De-amalde­bate

‘Sub­stance over sen­ti­ment’ call

Port Douglas & Mossman Gazette - - NEWS - PAUL MIL­TON BUT­LER

THE State Gov­ern­ment will be look­ing for sub­stance over sen­ti­ment as the de­bate over de-amal­ga­ma­tion of­fi­cially be­gins this week.

Lo­cal Gov­ern­ment Min­is­ter David Crisa­fulli has re­vealed the process com­mu­ni­ties must fol­low to be con­sid­ered for de-amal­ga­ma­tion.

It in­cludes submitting a de­tailed cost es­ti­mate and a pe­ti­tion signed by at least 20 per cent of the vot­ing pop­u­la­tion who are on the elec­toral roll.
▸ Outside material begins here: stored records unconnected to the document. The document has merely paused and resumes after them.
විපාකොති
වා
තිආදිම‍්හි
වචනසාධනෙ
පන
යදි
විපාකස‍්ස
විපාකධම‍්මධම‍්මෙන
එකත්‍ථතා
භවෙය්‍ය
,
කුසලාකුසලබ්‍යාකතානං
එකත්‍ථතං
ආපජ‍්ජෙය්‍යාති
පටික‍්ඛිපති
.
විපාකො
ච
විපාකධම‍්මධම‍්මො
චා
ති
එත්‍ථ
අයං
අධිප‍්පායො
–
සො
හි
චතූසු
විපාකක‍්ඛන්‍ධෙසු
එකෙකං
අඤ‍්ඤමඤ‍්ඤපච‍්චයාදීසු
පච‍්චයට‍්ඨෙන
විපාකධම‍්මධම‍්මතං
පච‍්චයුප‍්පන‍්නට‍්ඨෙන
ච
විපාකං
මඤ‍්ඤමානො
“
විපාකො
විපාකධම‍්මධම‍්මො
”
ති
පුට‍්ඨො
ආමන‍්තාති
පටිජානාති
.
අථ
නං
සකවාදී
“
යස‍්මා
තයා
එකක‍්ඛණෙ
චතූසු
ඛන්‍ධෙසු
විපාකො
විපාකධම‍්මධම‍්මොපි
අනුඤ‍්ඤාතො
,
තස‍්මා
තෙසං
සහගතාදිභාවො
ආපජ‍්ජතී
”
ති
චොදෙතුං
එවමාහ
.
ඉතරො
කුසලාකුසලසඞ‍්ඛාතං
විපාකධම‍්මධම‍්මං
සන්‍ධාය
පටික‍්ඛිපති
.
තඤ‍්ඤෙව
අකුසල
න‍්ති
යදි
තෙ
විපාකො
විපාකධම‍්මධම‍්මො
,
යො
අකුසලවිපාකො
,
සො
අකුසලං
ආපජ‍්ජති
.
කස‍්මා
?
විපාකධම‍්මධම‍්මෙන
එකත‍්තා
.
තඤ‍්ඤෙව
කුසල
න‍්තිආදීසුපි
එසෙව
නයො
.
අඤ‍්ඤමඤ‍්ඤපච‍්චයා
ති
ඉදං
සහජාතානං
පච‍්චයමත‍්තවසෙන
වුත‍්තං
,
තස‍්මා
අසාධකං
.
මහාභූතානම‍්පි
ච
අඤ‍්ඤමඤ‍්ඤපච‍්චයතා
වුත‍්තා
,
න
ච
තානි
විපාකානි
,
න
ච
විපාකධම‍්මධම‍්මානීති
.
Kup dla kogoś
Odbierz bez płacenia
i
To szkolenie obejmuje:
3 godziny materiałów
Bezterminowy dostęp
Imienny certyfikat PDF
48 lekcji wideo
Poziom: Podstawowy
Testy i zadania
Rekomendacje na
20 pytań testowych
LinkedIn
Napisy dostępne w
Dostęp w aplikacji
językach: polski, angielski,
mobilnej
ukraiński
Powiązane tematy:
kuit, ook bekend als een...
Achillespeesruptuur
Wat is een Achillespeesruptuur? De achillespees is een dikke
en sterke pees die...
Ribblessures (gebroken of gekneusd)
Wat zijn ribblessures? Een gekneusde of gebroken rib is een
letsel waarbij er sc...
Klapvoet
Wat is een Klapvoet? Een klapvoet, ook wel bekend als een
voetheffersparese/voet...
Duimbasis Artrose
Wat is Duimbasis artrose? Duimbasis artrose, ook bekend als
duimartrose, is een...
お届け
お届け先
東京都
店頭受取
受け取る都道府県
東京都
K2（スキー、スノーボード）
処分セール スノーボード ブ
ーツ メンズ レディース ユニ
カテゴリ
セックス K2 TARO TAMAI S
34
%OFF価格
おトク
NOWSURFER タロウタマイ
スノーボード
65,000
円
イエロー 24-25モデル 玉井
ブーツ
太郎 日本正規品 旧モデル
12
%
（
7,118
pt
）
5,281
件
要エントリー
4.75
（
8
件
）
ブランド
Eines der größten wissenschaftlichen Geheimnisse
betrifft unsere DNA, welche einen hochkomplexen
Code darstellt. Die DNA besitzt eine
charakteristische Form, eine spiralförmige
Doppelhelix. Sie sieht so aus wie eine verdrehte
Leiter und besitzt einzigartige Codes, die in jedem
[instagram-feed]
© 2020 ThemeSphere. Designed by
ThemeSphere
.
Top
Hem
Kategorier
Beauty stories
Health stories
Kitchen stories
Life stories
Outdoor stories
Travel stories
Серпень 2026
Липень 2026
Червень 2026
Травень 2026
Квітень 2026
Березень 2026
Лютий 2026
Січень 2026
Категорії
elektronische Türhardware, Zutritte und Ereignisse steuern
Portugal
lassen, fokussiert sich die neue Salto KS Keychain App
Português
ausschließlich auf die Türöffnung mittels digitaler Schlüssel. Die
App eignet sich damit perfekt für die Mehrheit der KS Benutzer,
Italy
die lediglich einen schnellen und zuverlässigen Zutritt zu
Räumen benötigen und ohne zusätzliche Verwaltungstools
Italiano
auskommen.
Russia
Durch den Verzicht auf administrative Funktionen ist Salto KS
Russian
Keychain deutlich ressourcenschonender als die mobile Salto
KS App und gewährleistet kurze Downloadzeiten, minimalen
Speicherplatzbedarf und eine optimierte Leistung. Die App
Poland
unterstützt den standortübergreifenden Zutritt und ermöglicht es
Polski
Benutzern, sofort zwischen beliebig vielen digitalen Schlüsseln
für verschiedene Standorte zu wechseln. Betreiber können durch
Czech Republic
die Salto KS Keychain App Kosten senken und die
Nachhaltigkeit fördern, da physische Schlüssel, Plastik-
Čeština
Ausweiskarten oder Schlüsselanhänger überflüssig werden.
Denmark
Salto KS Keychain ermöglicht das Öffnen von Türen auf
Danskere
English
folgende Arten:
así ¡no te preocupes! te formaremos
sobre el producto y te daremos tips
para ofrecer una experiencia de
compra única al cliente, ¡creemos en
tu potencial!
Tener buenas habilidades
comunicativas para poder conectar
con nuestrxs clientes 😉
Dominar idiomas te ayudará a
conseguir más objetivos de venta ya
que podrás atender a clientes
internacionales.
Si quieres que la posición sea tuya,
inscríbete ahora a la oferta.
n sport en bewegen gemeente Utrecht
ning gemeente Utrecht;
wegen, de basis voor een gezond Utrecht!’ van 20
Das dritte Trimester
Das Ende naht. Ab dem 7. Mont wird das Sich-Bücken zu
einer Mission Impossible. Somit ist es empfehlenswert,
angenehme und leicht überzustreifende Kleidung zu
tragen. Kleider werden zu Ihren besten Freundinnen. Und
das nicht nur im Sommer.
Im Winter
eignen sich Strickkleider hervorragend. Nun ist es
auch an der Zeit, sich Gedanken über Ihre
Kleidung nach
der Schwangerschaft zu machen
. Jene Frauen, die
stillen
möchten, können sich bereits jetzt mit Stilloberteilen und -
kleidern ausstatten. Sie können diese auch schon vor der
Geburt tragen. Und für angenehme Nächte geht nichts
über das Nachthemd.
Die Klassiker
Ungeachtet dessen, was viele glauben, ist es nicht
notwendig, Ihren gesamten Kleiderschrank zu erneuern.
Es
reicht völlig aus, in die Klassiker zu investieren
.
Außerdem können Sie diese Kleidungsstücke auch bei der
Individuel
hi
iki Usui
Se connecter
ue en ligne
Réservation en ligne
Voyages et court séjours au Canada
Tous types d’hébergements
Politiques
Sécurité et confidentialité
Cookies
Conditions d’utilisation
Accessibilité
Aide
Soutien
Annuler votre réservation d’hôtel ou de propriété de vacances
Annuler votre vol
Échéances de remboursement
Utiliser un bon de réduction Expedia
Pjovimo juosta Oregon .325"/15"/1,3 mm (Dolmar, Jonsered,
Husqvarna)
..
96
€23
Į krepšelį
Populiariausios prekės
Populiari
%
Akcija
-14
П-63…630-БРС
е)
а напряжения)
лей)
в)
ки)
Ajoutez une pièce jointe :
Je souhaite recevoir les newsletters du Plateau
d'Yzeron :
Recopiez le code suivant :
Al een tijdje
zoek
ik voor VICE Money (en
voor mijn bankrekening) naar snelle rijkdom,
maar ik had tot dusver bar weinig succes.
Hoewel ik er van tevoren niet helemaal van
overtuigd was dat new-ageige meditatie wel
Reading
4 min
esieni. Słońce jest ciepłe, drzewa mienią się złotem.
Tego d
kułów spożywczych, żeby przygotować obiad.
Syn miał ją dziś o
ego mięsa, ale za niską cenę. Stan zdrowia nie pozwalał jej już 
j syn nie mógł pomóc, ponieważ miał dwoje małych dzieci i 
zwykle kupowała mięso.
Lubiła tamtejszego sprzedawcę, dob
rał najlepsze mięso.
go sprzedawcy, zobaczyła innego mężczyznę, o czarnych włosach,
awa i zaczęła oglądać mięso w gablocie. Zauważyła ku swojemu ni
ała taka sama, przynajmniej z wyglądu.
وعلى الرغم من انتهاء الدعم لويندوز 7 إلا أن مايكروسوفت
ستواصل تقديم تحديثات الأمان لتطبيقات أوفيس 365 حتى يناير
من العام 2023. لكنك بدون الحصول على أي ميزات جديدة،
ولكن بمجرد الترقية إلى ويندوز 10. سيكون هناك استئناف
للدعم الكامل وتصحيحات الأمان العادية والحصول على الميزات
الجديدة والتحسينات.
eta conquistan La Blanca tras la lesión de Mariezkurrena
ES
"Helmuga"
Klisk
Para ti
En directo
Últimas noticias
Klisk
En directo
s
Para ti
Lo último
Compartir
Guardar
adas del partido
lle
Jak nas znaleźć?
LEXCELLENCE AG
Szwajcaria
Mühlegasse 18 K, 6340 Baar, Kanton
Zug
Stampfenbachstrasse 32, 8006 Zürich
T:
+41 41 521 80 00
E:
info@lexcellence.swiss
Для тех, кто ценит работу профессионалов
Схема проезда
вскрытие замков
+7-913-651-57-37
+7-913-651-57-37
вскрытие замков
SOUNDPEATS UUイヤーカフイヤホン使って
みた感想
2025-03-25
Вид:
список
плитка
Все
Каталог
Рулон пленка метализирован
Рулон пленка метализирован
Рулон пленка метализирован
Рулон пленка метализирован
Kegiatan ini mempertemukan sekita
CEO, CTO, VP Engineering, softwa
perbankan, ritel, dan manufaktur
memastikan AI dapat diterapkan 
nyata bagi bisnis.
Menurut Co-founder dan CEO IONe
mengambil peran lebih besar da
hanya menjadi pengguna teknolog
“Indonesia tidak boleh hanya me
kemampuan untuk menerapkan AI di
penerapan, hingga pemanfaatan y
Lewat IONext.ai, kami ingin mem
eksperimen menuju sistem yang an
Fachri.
De-amal­ga­ma­tion pro­po­nents would also need to demon­strate an un­der­stand­ing the for­mer shire wish­ing to de-amal­ga­mate will have to meet all costs in­volved.

Mr Crisa­fulli said he was tak­ing a prag­matic ap­proach to the de­ci­sion.

“I would be more im­pressed by a clearly de­fined, ar­tic­u­late sub­mis­sion, which shows the un­der­stand­ing of the cost and the process of con­duct­ing a de-amal­ga­ma­tion, than I would by run­ning through the streets with flags,” Mr Crisa­fulli said.

Key or­gan­is­ers of the for­mer Dou­glas shire will soon be put­ting a sub­mis­sion to the newly ap­pointed Bound­aries Com­mis­sioner Colin Meng, who was mayor of the Mackay Re­gional Coun­cil in the four years af­ter amal­ga­ma­tion.

Mr Meng was ap­pointed to the role last Fri­day by the LNP Gov­ern­ment to look at whether com­mu­ni­ties which have called on the Gov­ern­ment to be de-amal­ga­mated will be al­lowed to.

Friends of Dou­glas Shire (FODS) lob­bied hard to have the is­sue put on the LNP’s agenda dur­ing the re­cent elec­tion cam­paign and is plan­ning a march down Macrossan St to match the 2000-strong protest of Au­gust 2007 when forced amal­ga­ma­tion was an­nounced.

FODS spokesman Robert Hanan said the group had its “bat­tle plan” ready and is ea­ger to get the com­mu­nity be­hind it.

“We’ve al­ready started on our sub­mis­sion and we’ve got four-and-a-half years of doc­u­ments to demon­strate that our case is strong,” he said.

“When we met with the Min­is­ter for Lo­cal Gov­ern­ment, David Crisa­fulli, in Port Dou­glas re­cently to talk about the de-amal­ga­ma­tion, he told us we needed to present sound and solid data show­ing that de-amal­ga­ma­tion is af­ford­able and it’s what the ma­jor­ity of res­i­dents want and we’re con­fi­dent we can demon­strate that.”

Sub­mis­sions are due by Au­gust 29 and Mr Meng will then work with the Queens­land Trea­sury Cor­po­ra­tion to de­ter­mine the ex­act cost of a split if the Min­is­ter approves the sub­mis­sion to pre­pare a re­port.

The com­mis­sioner’s re­port, due by Novem­ber 28, will be made pub­lic and in­clude an anal­y­sis of the ben­e­fits and costs, fi­nan­cial fore­casts for the de-amal­ga­mated coun­cil, rec­om­men­da­tions on re­al­lo­cat­ing com­mu­nity as­sets and elec­toral ar­range­ments.

If ap­proved, pro­pos­als will go to a ref­er­en­dum.

Mr Hanan be­lieves the lo­cal com­mu­nity would be happy to pay the cost of de-amal­ga­ma­tion, even if it is more than the $3 mil­lion FODS es­ti­mates.